[Stored data entries]
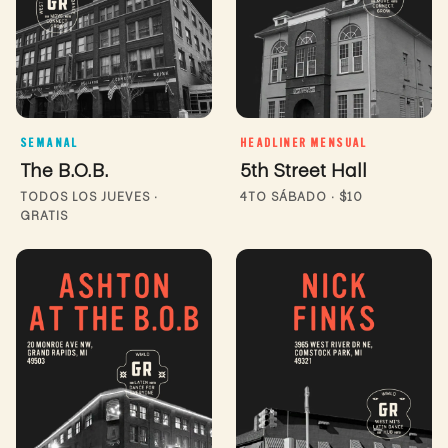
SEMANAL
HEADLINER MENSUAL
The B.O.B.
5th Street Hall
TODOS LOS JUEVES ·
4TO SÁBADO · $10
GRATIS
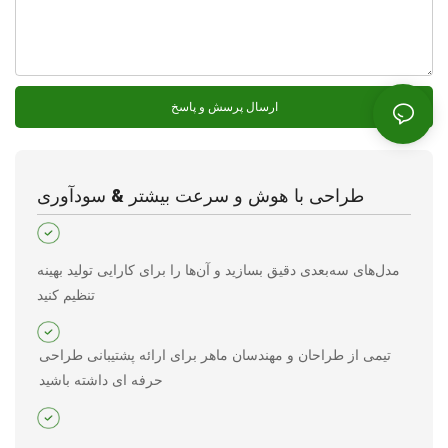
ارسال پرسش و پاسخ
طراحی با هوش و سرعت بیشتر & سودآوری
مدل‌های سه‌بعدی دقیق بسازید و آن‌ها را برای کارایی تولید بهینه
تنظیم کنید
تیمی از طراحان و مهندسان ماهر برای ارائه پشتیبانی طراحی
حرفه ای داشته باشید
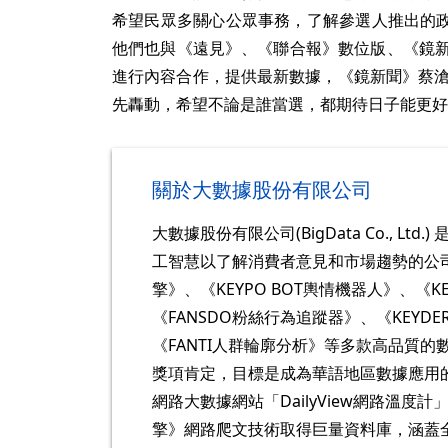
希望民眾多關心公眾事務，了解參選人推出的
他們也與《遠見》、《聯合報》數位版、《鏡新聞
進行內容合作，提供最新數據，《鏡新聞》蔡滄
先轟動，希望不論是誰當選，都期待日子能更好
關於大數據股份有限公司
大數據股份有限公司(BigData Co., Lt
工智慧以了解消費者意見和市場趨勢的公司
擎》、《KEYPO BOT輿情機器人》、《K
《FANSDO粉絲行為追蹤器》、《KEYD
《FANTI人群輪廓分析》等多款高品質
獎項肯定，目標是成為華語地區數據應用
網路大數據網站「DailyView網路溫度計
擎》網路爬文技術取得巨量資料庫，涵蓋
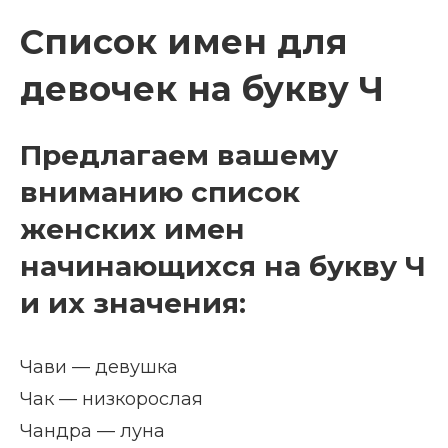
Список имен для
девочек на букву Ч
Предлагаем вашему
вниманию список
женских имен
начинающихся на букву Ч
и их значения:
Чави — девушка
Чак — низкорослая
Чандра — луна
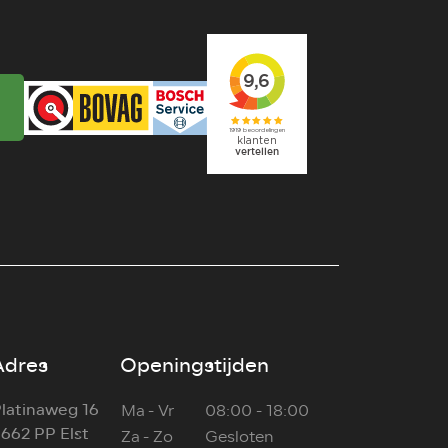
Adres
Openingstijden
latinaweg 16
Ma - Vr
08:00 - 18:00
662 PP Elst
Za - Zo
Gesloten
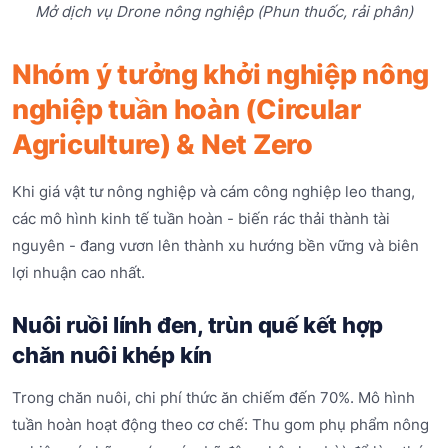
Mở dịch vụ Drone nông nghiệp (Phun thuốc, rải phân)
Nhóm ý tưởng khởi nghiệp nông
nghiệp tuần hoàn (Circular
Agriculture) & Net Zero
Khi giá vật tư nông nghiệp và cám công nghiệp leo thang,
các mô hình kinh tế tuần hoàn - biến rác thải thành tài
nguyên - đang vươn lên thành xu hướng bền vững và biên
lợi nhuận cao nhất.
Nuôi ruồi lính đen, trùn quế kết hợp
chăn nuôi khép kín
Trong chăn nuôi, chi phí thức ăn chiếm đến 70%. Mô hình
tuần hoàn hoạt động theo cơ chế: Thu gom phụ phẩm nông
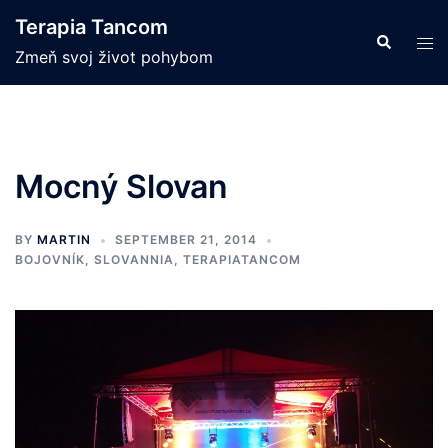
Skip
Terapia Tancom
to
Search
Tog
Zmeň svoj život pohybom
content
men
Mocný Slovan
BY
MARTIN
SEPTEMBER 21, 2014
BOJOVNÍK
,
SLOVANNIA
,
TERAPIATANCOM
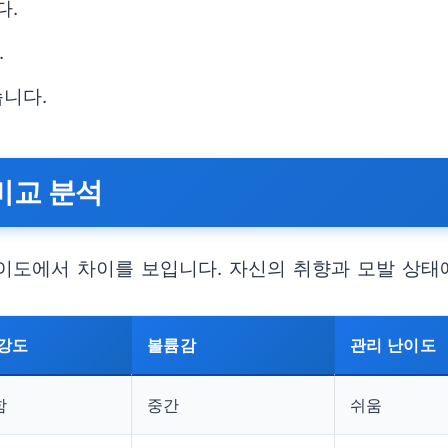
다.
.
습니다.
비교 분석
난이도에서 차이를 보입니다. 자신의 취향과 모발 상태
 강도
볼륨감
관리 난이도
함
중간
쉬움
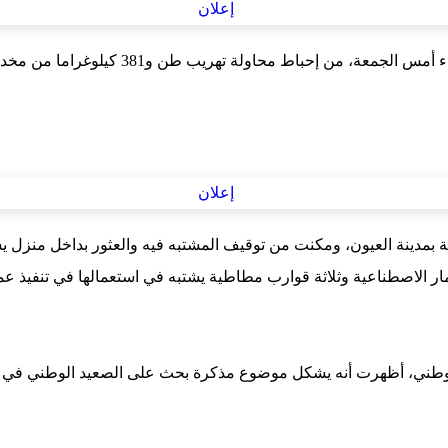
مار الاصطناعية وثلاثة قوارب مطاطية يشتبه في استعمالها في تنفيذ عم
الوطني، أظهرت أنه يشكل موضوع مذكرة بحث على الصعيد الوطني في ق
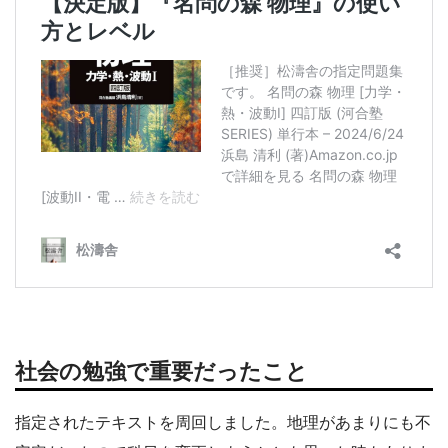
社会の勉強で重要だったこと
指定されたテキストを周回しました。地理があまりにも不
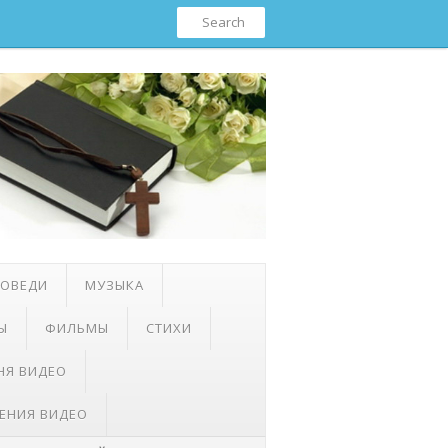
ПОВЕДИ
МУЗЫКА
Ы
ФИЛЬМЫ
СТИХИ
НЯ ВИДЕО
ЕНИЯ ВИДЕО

_YOUR OBJECTIVE_
Skip the pictures and quote each line of the entries above, from the first through the line with "chăn nuôi khép kín", exactly as it appears.

_THE ANSWER_
SEMANAL
HEADLINER MENSUAL
The B.O.B.
5th Street Hall
TODOS LOS JUEVES ·
4TO SÁBADO · $10
GRATIS
ارسال پرسش و پاسخ
طراحی با هوش و سرعت بیشتر & سودآوری
مدل‌های سه‌بعدی دقیق بسازید و آن‌ها را برای کارایی تولید بهینه
تنظیم کنید
تیمی از طراحان و مهندسان ماهر برای ارائه پشتیبانی طراحی
حرفه ای داشته باشید
希望民眾多關心公眾事務，了解參選人推出的
他們也與《遠見》、《聯合報》數位版、《鏡新聞
進行內容合作，提供最新數據，《鏡新聞》蔡滄
先轟動，希望不論是誰當選，都期待日子能更好
關於大數據股份有限公司
大數據股份有限公司(BigData Co., Lt
工智慧以了解消費者意見和市場趨勢的公司
擎》、《KEYPO BOT輿情機器人》、《K
《FANSDO粉絲行為追蹤器》、《KEYD
《FANTI人群輪廓分析》等多款高品質
獎項肯定，目標是成為華語地區數據應用
網路大數據網站「DailyView網路溫度計
擎》網路爬文技術取得巨量資料庫，涵蓋
Список имен для
девочек на букву Ч
Предлагаем вашему
вниманию список
женских имен
начинающихся на букву Ч
и их значения:
Чави — девушка
Чак — низкорослая
Чандра — луна
Adres
Openingstijden
latinaweg 16
Ma - Vr
08:00 - 18:00
662 PP Elst
Za - Zo
Gesloten
Mở dịch vụ Drone nông nghiệp (Phun thuốc, rải phân)
Nhóm ý tưởng khởi nghiệp nông
nghiệp tuần hoàn (Circular
Agriculture) & Net Zero
Khi giá vật tư nông nghiệp và cám công nghiệp leo thang,
các mô hình kinh tế tuần hoàn - biến rác thải thành tài
nguyên - đang vươn lên thành xu hướng bền vững và biên
lợi nhuận cao nhất.
Nuôi ruồi lính đen, trùn quế kết hợp
chăn nuôi khép kín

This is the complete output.